Questo l’esito del sorteggio. Raggruppamento 1: Anthropos – Pontedera Calciando Insieme e Accademia Biancazzurra – Atletico Olbia. Raggruppamento 2: Totti Soccer – FeralpiSalò B e Juventus Nessuno Escluso – Sampdoria Divertime. Girone 3: Pro Patria – Real Sala Baganza – Napoli Coop. Terzo Settore
L’Anthropos si prepara, con gli ultimi allenamenti, a questo prestigioso appuntamento forte anche del titolo conquistato nella passata stagione. A differenza del 2022, quando le finali furono distinte in Centro-Nord e Centro-Sud andando ad assegnare due titoli, quest’anno il titolo sarà unico e sarà quello di campione d’Italia.

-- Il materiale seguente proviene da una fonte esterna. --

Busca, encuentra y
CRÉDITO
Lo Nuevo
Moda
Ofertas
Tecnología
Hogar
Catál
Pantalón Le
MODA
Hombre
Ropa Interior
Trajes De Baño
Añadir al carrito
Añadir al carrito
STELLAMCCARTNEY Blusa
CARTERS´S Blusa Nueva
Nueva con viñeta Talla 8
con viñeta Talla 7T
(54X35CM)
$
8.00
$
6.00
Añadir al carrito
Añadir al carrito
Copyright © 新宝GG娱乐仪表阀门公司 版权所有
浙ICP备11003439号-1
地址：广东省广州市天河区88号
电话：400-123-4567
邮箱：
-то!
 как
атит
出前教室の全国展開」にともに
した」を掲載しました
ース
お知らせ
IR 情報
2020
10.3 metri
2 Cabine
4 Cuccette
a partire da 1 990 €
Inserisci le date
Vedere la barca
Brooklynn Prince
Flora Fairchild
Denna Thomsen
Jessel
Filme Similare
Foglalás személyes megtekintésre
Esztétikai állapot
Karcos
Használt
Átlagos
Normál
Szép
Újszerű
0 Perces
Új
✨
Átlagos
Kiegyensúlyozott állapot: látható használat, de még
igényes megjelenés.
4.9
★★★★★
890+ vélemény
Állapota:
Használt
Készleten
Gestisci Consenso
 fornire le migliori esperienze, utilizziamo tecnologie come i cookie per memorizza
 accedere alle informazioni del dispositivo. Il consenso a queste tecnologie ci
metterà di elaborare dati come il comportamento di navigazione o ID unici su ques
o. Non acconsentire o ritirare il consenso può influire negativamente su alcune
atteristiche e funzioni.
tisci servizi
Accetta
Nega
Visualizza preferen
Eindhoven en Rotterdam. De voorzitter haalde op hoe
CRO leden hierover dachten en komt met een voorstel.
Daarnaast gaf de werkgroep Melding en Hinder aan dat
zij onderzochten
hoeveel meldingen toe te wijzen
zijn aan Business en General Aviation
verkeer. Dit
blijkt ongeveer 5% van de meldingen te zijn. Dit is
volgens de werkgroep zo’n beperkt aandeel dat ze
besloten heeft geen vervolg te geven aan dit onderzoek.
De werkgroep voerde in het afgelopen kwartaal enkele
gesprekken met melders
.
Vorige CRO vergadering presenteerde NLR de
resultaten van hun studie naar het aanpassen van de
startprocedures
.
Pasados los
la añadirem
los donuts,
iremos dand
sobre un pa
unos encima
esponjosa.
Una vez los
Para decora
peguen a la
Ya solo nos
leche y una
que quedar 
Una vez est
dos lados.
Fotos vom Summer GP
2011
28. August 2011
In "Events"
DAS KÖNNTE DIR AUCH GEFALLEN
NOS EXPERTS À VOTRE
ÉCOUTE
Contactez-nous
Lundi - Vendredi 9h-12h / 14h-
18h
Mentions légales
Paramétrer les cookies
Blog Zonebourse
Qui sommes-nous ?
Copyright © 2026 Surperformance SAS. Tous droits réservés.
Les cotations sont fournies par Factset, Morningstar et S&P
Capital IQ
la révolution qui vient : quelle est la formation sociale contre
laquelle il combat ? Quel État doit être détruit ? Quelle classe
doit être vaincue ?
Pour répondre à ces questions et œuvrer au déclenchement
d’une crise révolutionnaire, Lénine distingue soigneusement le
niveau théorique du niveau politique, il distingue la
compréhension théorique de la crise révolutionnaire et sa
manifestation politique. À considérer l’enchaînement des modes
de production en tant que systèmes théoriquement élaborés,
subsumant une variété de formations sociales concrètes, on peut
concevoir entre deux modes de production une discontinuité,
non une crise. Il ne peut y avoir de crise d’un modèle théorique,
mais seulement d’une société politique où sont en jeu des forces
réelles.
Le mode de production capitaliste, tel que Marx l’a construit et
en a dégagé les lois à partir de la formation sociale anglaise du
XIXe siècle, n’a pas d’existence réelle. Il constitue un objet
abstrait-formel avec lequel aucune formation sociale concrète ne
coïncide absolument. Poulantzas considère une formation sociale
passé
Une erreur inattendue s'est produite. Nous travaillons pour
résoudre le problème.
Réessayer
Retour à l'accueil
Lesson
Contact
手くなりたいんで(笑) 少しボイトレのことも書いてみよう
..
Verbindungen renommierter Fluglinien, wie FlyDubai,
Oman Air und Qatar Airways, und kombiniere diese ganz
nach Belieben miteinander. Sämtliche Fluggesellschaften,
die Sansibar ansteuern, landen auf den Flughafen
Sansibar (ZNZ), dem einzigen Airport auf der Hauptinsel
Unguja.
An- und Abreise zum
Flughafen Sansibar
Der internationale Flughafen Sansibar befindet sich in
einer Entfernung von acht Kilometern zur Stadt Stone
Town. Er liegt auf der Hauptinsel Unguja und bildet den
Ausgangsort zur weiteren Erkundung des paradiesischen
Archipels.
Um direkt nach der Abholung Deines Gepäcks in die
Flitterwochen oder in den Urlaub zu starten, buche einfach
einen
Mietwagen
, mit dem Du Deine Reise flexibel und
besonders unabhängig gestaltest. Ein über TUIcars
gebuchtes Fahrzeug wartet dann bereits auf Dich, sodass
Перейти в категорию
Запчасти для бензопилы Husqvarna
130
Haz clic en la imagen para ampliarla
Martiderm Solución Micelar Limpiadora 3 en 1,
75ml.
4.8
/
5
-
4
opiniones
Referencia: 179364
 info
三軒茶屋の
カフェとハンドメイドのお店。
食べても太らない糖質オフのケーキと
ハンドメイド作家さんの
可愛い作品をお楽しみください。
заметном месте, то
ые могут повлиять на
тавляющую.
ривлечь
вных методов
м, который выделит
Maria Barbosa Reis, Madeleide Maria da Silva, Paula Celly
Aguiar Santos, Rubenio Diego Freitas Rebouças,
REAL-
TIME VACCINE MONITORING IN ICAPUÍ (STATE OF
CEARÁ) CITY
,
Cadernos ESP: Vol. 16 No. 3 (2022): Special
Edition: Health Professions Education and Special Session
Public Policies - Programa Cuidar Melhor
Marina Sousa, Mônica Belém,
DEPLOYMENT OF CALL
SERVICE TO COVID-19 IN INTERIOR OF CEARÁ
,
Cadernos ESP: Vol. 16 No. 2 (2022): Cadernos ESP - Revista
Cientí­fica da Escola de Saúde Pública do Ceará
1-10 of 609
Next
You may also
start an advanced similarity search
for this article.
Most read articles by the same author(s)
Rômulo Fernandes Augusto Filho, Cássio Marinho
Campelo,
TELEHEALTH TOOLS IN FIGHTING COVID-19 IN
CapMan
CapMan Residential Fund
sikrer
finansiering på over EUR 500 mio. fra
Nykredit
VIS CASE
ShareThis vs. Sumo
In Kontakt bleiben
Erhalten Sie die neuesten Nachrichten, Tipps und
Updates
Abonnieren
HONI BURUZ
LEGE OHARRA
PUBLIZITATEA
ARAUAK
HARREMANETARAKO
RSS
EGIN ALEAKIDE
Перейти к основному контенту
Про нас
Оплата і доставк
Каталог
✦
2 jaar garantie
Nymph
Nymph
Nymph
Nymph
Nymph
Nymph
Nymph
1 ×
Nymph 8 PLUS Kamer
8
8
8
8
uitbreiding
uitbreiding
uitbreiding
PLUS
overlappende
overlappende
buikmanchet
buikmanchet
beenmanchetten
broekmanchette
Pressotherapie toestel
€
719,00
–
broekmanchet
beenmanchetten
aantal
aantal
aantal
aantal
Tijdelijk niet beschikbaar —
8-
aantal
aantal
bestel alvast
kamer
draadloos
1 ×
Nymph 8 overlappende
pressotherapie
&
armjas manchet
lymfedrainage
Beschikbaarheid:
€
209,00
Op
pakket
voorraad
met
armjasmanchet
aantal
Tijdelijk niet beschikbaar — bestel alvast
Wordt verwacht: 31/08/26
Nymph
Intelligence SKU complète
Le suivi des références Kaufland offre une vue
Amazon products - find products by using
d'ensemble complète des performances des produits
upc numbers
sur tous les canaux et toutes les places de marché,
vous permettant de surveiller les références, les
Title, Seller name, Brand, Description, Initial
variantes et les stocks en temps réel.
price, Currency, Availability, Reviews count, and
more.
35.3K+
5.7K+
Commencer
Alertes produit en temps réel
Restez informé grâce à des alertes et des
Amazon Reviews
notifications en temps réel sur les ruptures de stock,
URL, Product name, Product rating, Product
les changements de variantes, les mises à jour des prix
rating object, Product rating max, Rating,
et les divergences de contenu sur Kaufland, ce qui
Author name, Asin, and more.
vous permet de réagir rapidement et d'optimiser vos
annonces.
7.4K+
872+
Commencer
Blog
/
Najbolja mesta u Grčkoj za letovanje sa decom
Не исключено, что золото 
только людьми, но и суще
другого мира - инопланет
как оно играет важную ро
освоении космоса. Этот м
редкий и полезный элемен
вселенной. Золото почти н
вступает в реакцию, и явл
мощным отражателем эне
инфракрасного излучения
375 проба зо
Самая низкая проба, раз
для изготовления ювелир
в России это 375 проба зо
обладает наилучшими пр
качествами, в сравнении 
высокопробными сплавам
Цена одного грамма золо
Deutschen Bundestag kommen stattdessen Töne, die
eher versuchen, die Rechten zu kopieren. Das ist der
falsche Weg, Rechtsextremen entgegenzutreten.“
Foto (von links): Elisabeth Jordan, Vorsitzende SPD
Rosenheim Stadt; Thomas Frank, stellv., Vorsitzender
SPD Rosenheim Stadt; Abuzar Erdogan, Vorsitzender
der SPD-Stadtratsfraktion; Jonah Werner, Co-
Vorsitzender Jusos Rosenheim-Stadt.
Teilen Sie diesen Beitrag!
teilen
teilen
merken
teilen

I componenti della squadra che ha raggiunto questo splendido risultato sono: Adolf Agyemang, Gabriele Brengola, Riccardo Cecconi, Alex Cesca, Davide Cesini, Marco Facchino, Alessandro Mattei, Federico Mei, Luca Sbrolla, Ilia Scuderi Panebianco, Davide Villanova e Leonardo Volatili (giocatori); Andrea Croia, Riccardo William Panza e Fabio Battellini (staff tecnico); Lucio Pescini e Gianni Cesca (dirigenti).
«Manca poco, ancora pochi giorni e saremo a Coverciano, centro del calcio italiano, da protagonisti in campo per quello che è lo sport passione nazionale – il presidente Anthropos Nelio Piermattei -. Saremo lì con la consapevolezza di poter giocare per il titolo. Sono sicuro che i ragazzi, seguiti al meglio dai nostri tecnici e dirigenti, sapranno onorare i nostri colori e, di sicuro, si divertiranno e torneranno a casa con il cuore pieno di emozioni che un contesto così può regalare».